Yael Kusher offers her perspective on the CRICO-funded HMS Fellowship in Patient Safety and Quality.

While on-the-job training of physician quality leaders has always been the norm, the changing health care landscape, with a focus on patient safety, demands new and better education. Under the guidance of the quality and safety leadership at the Harvard medical institutions and CRICO, the formative, cutting edge HMS Fellowship in PS and Quality was initiated in 2011. This unique fellowship, the first of its kind in the country, provides one-of-a-kind exposure to all aspects of health care quality and patient safety, including refinement of leadership skills for success as an effective leader and change agent.

The curriculum provides extensive didactic teaching from otherwise inaccessible field leaders and academic giants.

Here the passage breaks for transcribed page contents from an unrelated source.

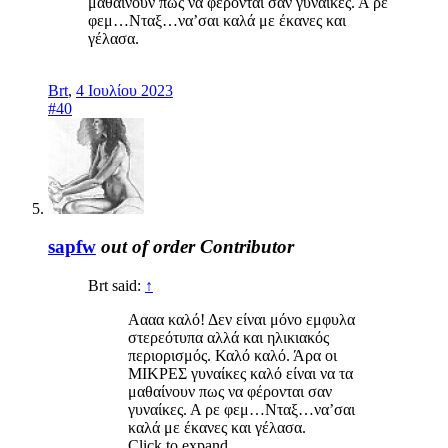
μαθαίνουν πως να φέρονται σαν γυναίκες. Α ρε
φεμ…Νταξ…να’σαι καλά με έκανες και
γέλασα.
Brt
,
4 Ιουλίου 2023
#40
sapfw
out of order
Contributor
Brt said:
↑
Αααα καλό! Δεν είναι μόνο εμφυλα
στερεότυπα αλλά και ηλικιακός
περιορισμός. Καλό καλό. Άρα οι
ΜΙΚΡΕΣ γυναίκες καλό είναι να τα
μαθαίνουν πως να φέρονται σαν
γυναίκες. Α ρε φεμ…Νταξ…να’σαι
καλά με έκανες και γέλασα.
Click to expand...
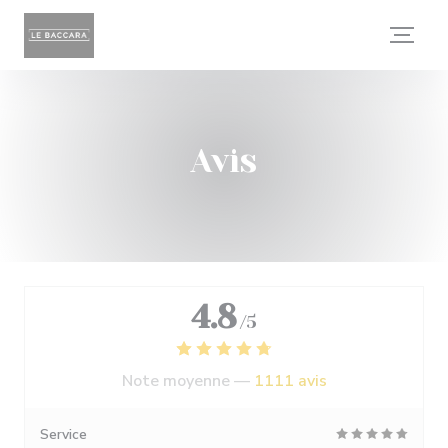
Personnalisation de vos choix en matière de cookies
Avis
4.8
/5
Note moyenne —
1111 avis
Service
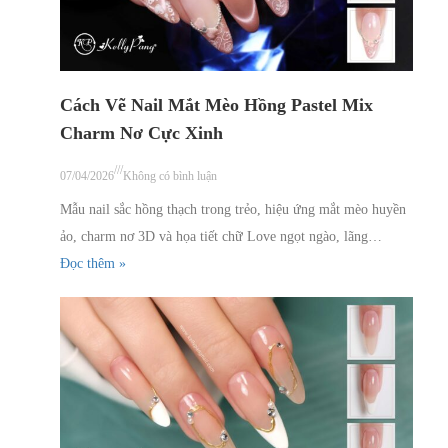
Cách Vẽ Nail Mắt Mèo Hồng Pastel Mix
Charm Nơ Cực Xinh
///
07/04/2026
Không có bình luận
Mẫu nail sắc hồng thạch trong trẻo, hiệu ứng mắt mèo huyền
ảo, charm nơ 3D và họa tiết chữ Love ngọt ngào, lãng…
Đọc thêm »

A Masters degree from the Harvard School of Public Health adds scope and depth to the experience, with exposure to formal research methodology and health care policy and management. In addition, the one-on-one site mentorship model allows fellows to participate in hospital administration, community policy making, and personal projects with continuous and valuable input from senior leadership.

I joined the Department of Pathology at the Beth Israel Deaconess Medical Center as a junior faculty member in the role of Quality Improvement Director. I quickly appreciated that health care quality is essential and complex, and necessitates a skill-set that often takes years of experience to acquire. The intensive mentorship and educational opportunities conferred by this fellowship are game changers and will empower me to actively participate in the new and rapidly changing health care paradigm.